If you are asked to picture a depressed person, most of you would picture someone who looks and acts sad. The picture we form in our head is of someone who doesn’t want to get off their beds, someone who eats less or more than usual, someone who finds it difficult to sleep or sleeps all the time, a person who is unable to concentrate, and mostly someone doesn’t talk much. Depression in children and teenagers can look like that.
Today, it’s estimated that nearly 18 percent of children between the age group of 12-18 have at least one major episode of depression in a year. And that number is steadily growing. But has it always been like this? Teenagers with depression and panic attacks were unheard of in my youthful days. I think it’s a problem that started with the dawn of the 21st century.

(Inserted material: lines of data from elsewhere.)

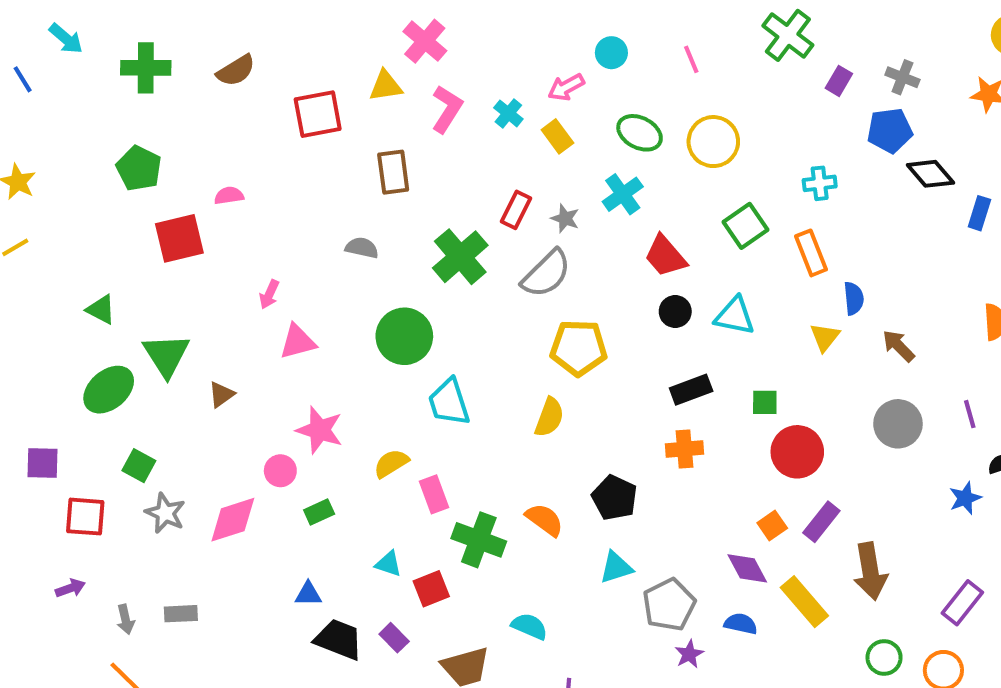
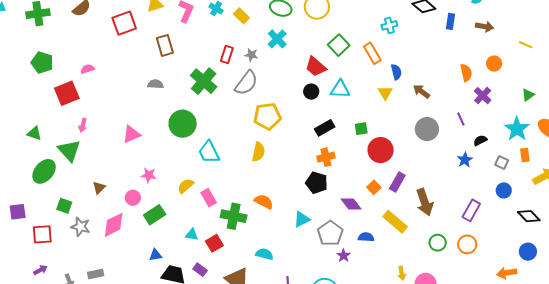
cyan cross: (820, 183) -> (389, 25), moved
red trapezoid: (665, 256) -> (316, 67), moved
pink arrow: (269, 294) -> (83, 125), moved
brown triangle: (221, 394) -> (99, 188), moved
pink star: (320, 430) -> (149, 175), size x0.7
black pentagon: (614, 498) -> (317, 183), moved
green rectangle: (319, 512) -> (155, 215), size x1.5
purple diamond: (747, 568) -> (351, 204), moved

I have seen teenagers suffering from depression, and therefore, I know for a fact that depression has a way of replacing their confidence with anxiety and self-hate. It reaches a point where they are unable to find happiness in little things they enjoyed doing, and all it makes them do is sit in their room and cry, usually for no reason at all. When asked about it, they tend to put up a brave face and say, ‘I’ll get over it’. Is social media to blame for this? I’m not sure. At best, social media allows an individual to connect and keep up with friends we don’t see very often. At its worst, social media might make our children feel inadequate or left out. Teens who are depressed might rely more on social media than face-to-face interactions, which makes things even worse.
We know that teenagers may not realise that they are showing signs of depression and therefore, may not seek help. According to the WHO, India is the most depressed country in the world with at least 7.5 percent of its population suffering from the same. In a country with a population of 1.3 billion, that’s a really huge number. What’s more shocking is that there’s an extreme shortage of psychologists and psychiatrists in India. As of 2016, it’s as low as “one in 1,00,000 people.”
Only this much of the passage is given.